En efecto: las tres vacunas COVID-19 utilizadas en los Estados Unidos (Pfizer, Moderna y J&J) siguieron siendo altamente efectivas para prevenir hospitalizaciones desde abril hasta julio, cuando Delta se convirtió en dominante.
Para los adultos menores de 75 años, las inyecciones fueron al menos un 94% efectivas para prevenir hospitalizaciones, una tasa que se ha mantenido estable durante meses. La protección contra la hospitalización disminuyó para los adultos de 75 años o más, pero aún se mantuvo por encima del 80%.
Sin embargo, la protección contra infecciones o enfermedades leves parece haber disminuido levemente en los últimos meses.
“Las razones de la menor efectividad probablemente incluyan tanto la disminución de la protección de las vacunas con el tiempo, como la variante Delta”, explicó Oliver.
Los datos llegan en plena polémica por las dosis de refuerzo. Los científicos consideran que no son necesarias para la población general sino para personas con sistemas inmunes particularmente débiles. La OMS también rechaza la medida y pide que las vacunas COVID-19 lleguen cuanto antes a todos los países.
Mientras, en Estados Unidos los funcionarios de salud recomiendan que los adultos que recibieron las vacunas Pfizer o Moderna recibieran una tercera inyección ocho meses después de su segunda dosis.
Ahora se aguarda la aprobación de la FDA a las vacunas de refuerzo, en cuyo caso estarán disponibles a partir del 20 de septiembre.
Al respecto, la médica de los CDC, Sara Oliver pidió que la máxima prioridad sea la aplicación de vacunas a las personas no vacunadas.
Los nuevos datos relevados por los científicos de los CDC también incluyeron los riesgos de dos afecciones cardíacas después de la vacunación: miocarditis, una inflamación del músculo cardíaco y pericarditis, una inflamación de la membrana que rodea el corazón.
Como efectos secundarios, tienden a ser leves, temporales y poco comunes, confirmaron.

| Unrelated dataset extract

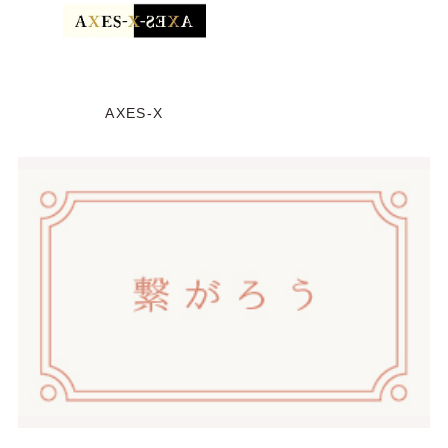
AXES-X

Por cada millón de segundas dosis administradas a personas de 12 a 39 años, hubo de 14 a 20 casos adicionales de problemas cardíacos.
Según la doctora Grace Lee, pediatra de Stanford y presidenta del comité responsable del nuevo informe, "los datos sugieren una asociación de miocarditis con la vacuna de ARNm en adolescentes y adultos jóvenes".
No obstante, los beneficios de las vacunas son sustanciales, incluso para aquellos en los grupos de mayor riesgo.
Un estudio publicado en el New England Journal of Medicine la semana pasada informó que el riesgo de miocarditis era sustancialmente mayor después de la infección con el virus que después de la vacuna COVID-19.